RECORDS FOR PROCESSING START
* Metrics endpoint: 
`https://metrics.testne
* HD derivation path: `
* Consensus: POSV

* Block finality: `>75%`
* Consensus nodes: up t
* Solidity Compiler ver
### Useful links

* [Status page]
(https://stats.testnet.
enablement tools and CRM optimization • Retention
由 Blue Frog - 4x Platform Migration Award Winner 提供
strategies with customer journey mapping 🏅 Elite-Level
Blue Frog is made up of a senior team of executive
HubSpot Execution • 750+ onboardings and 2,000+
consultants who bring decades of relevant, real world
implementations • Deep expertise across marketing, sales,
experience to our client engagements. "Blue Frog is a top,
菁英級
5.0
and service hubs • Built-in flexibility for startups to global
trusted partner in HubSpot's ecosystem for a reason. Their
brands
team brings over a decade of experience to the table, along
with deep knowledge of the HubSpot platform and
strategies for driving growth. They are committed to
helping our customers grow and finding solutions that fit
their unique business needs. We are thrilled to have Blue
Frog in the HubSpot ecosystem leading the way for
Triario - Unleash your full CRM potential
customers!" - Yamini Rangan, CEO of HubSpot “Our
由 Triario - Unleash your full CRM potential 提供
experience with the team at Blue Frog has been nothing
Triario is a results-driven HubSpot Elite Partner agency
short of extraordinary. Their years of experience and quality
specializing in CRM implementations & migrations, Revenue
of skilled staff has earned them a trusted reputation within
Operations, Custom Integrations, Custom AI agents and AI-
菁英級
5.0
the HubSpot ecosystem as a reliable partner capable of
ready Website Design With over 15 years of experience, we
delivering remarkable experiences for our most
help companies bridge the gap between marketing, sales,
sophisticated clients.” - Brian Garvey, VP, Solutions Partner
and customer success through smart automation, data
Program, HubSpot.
RECORDS FOR PROCESSING END
RECORDS FOR PROCESSING START
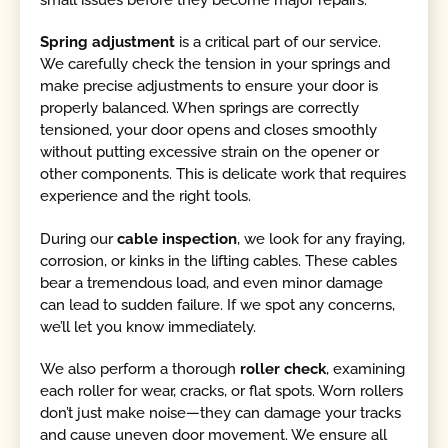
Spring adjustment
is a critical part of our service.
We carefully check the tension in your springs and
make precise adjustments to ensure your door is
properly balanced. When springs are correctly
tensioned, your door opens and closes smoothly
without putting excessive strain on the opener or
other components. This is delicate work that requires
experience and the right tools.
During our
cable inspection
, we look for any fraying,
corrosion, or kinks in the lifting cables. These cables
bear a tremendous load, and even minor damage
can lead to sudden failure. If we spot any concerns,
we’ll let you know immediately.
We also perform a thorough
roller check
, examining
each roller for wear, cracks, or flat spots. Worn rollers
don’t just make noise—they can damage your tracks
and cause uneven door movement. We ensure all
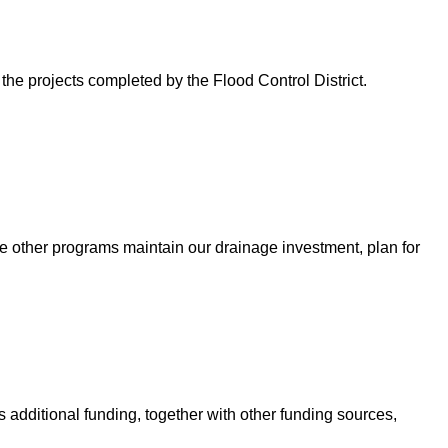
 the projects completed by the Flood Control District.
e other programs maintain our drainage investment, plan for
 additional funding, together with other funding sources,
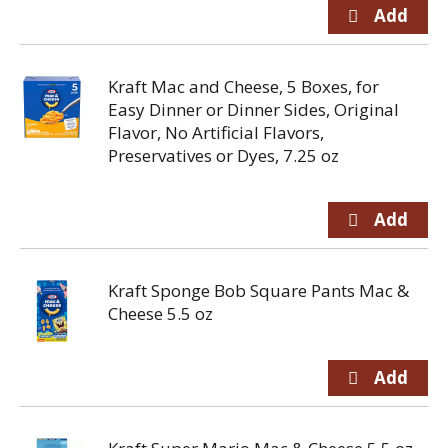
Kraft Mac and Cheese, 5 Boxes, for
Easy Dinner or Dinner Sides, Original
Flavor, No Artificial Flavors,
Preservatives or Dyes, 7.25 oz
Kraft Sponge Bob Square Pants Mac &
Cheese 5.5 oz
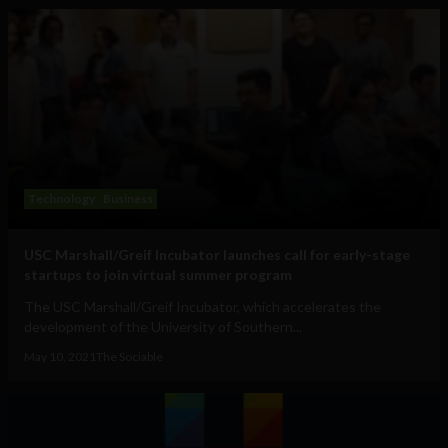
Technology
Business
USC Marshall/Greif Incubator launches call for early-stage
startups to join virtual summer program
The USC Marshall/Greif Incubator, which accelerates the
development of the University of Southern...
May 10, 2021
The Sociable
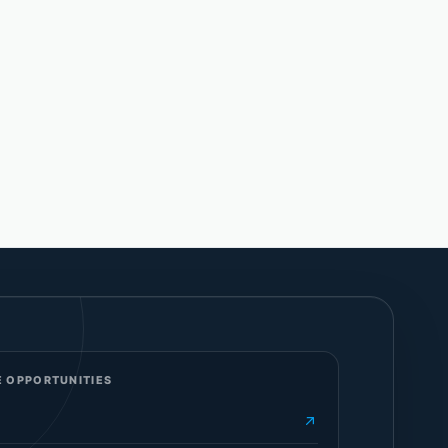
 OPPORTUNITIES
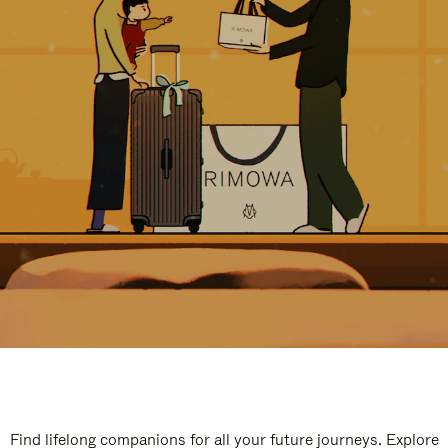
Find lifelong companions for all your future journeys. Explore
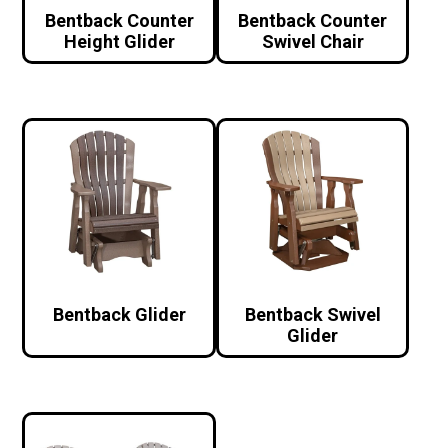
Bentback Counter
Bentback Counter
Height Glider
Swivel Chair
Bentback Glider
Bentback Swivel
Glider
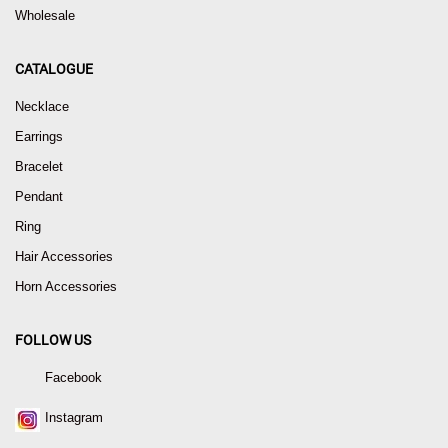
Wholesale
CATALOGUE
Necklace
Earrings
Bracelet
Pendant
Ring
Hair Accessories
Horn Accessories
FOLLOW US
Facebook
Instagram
RECORDS FOR PROCESSING END
RECORDS FOR PROCESSING START
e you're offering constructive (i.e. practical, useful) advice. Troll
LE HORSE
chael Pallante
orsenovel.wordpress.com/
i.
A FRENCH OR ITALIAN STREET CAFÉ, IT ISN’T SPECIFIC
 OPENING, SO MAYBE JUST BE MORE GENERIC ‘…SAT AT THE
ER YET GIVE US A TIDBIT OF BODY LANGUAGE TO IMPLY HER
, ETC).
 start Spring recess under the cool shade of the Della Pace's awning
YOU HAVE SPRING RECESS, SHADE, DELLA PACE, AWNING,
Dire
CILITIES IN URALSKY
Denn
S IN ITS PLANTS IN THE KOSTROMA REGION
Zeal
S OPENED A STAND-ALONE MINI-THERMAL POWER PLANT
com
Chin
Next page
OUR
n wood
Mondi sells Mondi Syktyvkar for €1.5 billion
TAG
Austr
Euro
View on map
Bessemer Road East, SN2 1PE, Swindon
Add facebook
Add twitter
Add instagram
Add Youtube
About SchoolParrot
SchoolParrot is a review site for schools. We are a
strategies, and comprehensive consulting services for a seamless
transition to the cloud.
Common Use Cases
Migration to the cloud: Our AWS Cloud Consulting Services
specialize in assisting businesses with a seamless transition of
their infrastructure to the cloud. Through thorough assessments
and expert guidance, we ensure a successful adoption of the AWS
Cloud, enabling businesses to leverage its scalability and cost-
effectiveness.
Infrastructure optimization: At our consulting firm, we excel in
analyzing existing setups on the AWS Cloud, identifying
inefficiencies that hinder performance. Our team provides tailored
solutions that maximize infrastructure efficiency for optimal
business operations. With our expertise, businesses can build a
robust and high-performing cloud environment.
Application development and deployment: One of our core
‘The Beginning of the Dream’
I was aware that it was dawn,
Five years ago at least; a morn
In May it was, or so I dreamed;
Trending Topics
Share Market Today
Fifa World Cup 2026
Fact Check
RECORDS FOR PROCESSING END
- _WORK ORDER_: Work out how many lines above contain "team"; write only the number.

- _RESPONSE BOX_: 4